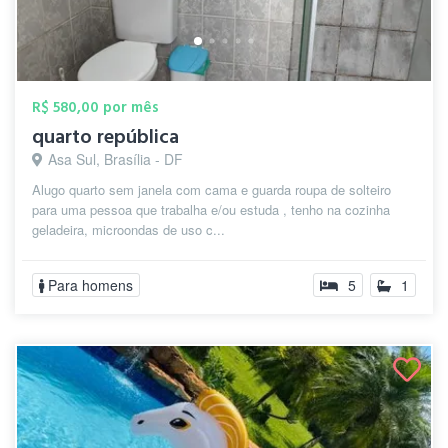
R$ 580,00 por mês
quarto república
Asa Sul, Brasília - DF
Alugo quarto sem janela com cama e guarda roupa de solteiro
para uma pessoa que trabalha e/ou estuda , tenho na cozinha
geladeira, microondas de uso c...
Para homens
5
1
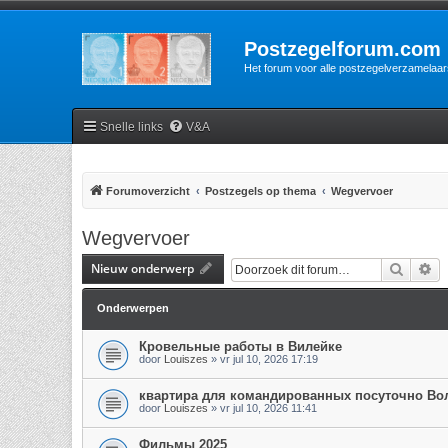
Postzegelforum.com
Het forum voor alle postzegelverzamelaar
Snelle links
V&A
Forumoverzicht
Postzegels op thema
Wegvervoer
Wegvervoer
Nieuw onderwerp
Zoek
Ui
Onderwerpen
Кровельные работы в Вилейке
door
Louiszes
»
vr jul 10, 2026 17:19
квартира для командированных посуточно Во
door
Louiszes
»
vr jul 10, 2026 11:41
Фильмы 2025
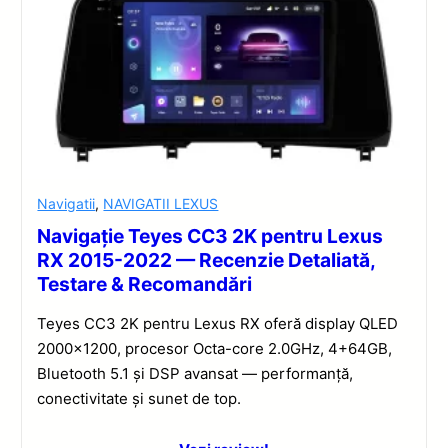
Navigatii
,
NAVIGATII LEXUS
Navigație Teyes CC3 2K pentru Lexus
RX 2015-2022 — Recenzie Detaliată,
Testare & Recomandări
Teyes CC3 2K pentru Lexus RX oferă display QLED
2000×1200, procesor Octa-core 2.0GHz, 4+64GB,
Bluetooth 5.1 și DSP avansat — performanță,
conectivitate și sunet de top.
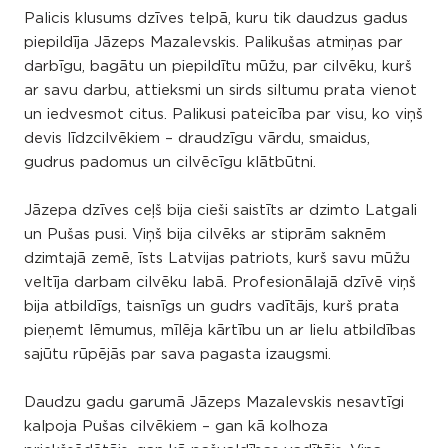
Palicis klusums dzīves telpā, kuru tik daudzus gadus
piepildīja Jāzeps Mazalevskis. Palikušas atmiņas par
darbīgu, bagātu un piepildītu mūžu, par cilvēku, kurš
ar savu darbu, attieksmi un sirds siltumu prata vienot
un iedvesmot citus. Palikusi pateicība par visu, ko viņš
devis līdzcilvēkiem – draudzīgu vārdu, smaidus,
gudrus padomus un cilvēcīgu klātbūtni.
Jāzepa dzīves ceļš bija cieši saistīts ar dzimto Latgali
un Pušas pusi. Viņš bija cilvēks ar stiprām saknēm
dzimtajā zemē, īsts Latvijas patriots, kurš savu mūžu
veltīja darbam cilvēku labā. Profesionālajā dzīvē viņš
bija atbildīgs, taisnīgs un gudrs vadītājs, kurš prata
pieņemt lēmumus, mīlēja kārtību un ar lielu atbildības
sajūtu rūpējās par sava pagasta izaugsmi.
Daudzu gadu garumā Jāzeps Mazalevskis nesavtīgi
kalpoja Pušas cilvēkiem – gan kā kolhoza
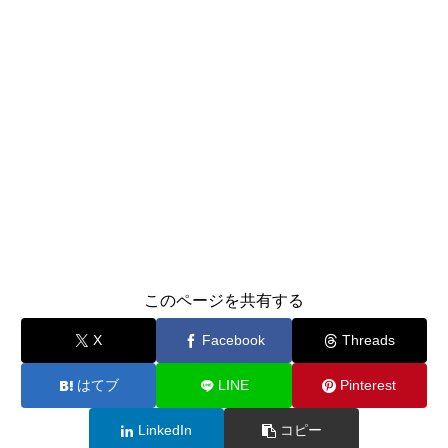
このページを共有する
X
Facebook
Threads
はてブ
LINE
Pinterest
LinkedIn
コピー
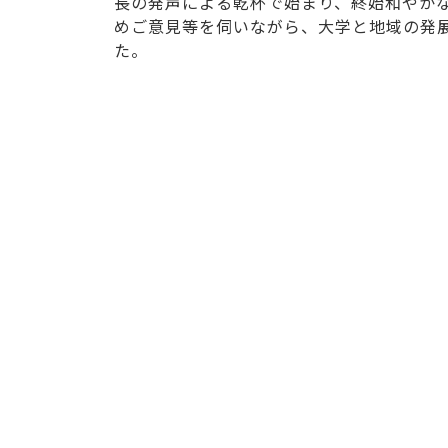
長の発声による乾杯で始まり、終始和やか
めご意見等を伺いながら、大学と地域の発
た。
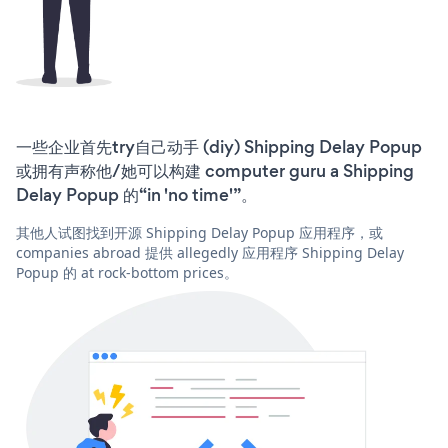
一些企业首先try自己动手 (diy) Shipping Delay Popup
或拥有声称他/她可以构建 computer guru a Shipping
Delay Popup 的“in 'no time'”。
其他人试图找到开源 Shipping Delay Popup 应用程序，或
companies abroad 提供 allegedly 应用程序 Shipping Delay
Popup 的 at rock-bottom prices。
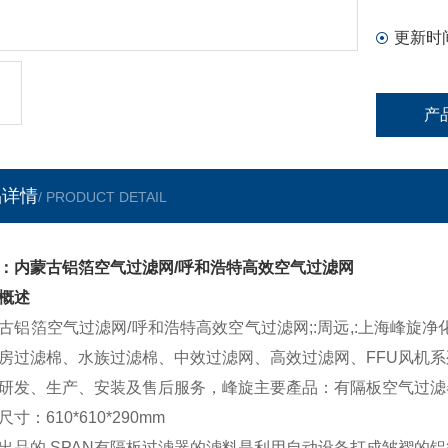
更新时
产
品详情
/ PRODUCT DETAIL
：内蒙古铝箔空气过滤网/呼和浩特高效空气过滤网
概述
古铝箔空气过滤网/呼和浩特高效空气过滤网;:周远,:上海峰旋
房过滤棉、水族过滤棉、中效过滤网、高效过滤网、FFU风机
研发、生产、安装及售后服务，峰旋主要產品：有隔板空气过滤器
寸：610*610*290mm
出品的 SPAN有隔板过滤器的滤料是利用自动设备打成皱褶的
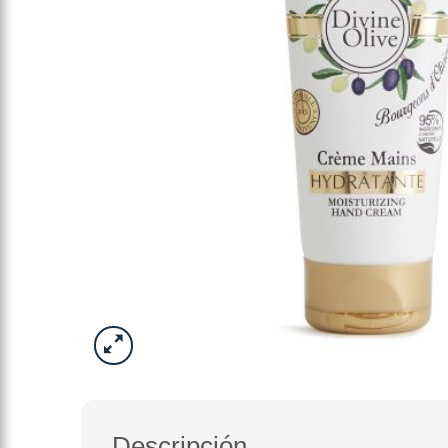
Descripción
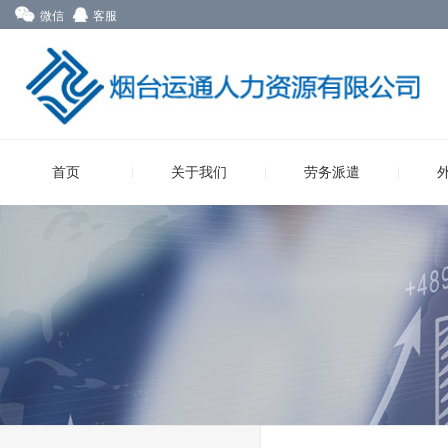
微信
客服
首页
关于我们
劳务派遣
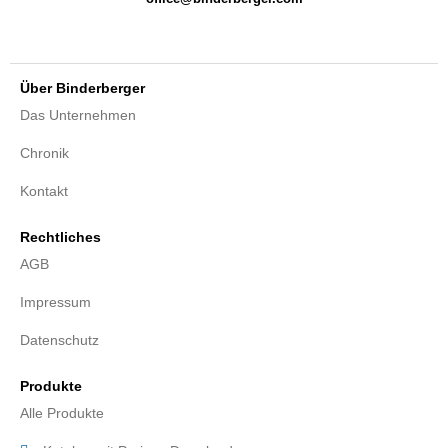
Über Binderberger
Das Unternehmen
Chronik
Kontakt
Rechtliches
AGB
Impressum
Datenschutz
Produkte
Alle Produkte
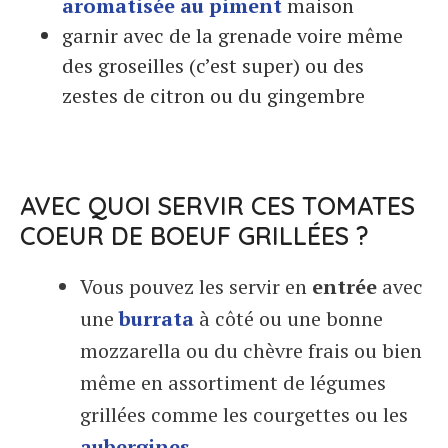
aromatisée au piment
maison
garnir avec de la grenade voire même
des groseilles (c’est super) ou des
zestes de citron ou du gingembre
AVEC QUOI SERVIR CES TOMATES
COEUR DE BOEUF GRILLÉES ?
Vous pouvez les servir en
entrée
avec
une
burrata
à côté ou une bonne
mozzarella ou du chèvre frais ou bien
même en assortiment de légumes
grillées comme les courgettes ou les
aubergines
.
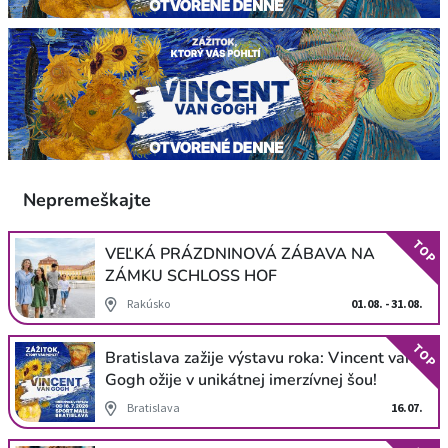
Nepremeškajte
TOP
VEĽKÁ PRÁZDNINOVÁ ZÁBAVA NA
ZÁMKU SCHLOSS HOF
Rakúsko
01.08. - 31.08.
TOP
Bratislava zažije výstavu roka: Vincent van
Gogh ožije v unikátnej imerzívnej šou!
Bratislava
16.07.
******************************
# Exercise prompt
Everything in the records should be repeated exactly except the images.

# Solution for this exercise
R$ 580,00 por mês
quarto república
Asa Sul, Brasília - DF
Alugo quarto sem janela com cama e guarda roupa de solteiro
para uma pessoa que trabalha e/ou estuda , tenho na cozinha
geladeira, microondas de uso c...
Para homens
5
1
Postzegelforum.com
Het forum voor alle postzegelverzamelaar
Snelle links
V&A
Forumoverzicht
Postzegels op thema
Wegvervoer
Wegvervoer
Nieuw onderwerp
Zoek
Ui
Onderwerpen
Кровельные работы в Вилейке
door
Louiszes
»
vr jul 10, 2026 17:19
квартира для командированных посуточно Во
door
Louiszes
»
vr jul 10, 2026 11:41
Фильмы 2025
Navigatii
,
NAVIGATII LEXUS
Navigație Teyes CC3 2K pentru Lexus
RX 2015-2022 — Recenzie Detaliată,
Testare & Recomandări
Teyes CC3 2K pentru Lexus RX oferă display QLED
2000×1200, procesor Octa-core 2.0GHz, 4+64GB,
Bluetooth 5.1 și DSP avansat — performanță,
conectivitate și sunet de top.
Palicis klusums dzīves telpā, kuru tik daudzus gadus
piepildīja Jāzeps Mazalevskis. Palikušas atmiņas par
darbīgu, bagātu un piepildītu mūžu, par cilvēku, kurš
ar savu darbu, attieksmi un sirds siltumu prata vienot
un iedvesmot citus. Palikusi pateicība par visu, ko viņš
devis līdzcilvēkiem – draudzīgu vārdu, smaidus,
gudrus padomus un cilvēcīgu klātbūtni.
Jāzepa dzīves ceļš bija cieši saistīts ar dzimto Latgali
un Pušas pusi. Viņš bija cilvēks ar stiprām saknēm
dzimtajā zemē, īsts Latvijas patriots, kurš savu mūžu
veltīja darbam cilvēku labā. Profesionālajā dzīvē viņš
bija atbildīgs, taisnīgs un gudrs vadītājs, kurš prata
pieņemt lēmumus, mīlēja kārtību un ar lielu atbildības
sajūtu rūpējās par sava pagasta izaugsmi.
Daudzu gadu garumā Jāzeps Mazalevskis nesavtīgi
kalpoja Pušas cilvēkiem – gan kā kolhoza
このページを共有する
X
Facebook
Threads
はてブ
LINE
Pinterest
LinkedIn
コピー
長の発声による乾杯で始まり、終始和やか
めご意見等を伺いながら、大学と地域の発
た。
一些企业首先try自己动手 (diy) Shipping Delay Popup
或拥有声称他/她可以构建 computer guru a Shipping
Delay Popup 的“in 'no time'”。
其他人试图找到开源 Shipping Delay Popup 应用程序，或
companies abroad 提供 allegedly 应用程序 Shipping Delay
Popup 的 at rock-bottom prices。
更新时
产
品详情
/ PRODUCT DETAIL
：内蒙古铝箔空气过滤网/呼和浩特高效空气过滤网
概述
古铝箔空气过滤网/呼和浩特高效空气过滤网;:周远,:上海峰旋
房过滤棉、水族过滤棉、中效过滤网、高效过滤网、FFU风机
研发、生产、安装及售后服务，峰旋主要產品：有隔板空气过滤器
寸：610*610*290mm
出品的 SPAN有隔板过滤器的滤料是利用自动设备打成皱褶的
Descripción
微信
客服
首页
关于我们
劳务派遣
Über Binderberger
Das Unternehmen
Chronik
Kontakt
Rechtliches
AGB
Impressum
Datenschutz
Produkte
Alle Produkte
aromatisée au piment
maison
garnir avec de la grenade voire même
des groseilles (c’est super) ou des
zestes de citron ou du gingembre
AVEC QUOI SERVIR CES TOMATES
COEUR DE BOEUF GRILLÉES ?
Vous pouvez les servir en
entrée
avec
une
burrata
à côté ou une bonne
mozzarella ou du chèvre frais ou bien
même en assortiment de légumes
grillées comme les courgettes ou les
aubergines
.
Nepremeškajte
TOP
VEĽKÁ PRÁZDNINOVÁ ZÁBAVA NA
ZÁMKU SCHLOSS HOF
Rakúsko
01.08. - 31.08.
TOP
Bratislava zažije výstavu roka: Vincent van
Gogh ožije v unikátnej imerzívnej šou!
Bratislava
16.07.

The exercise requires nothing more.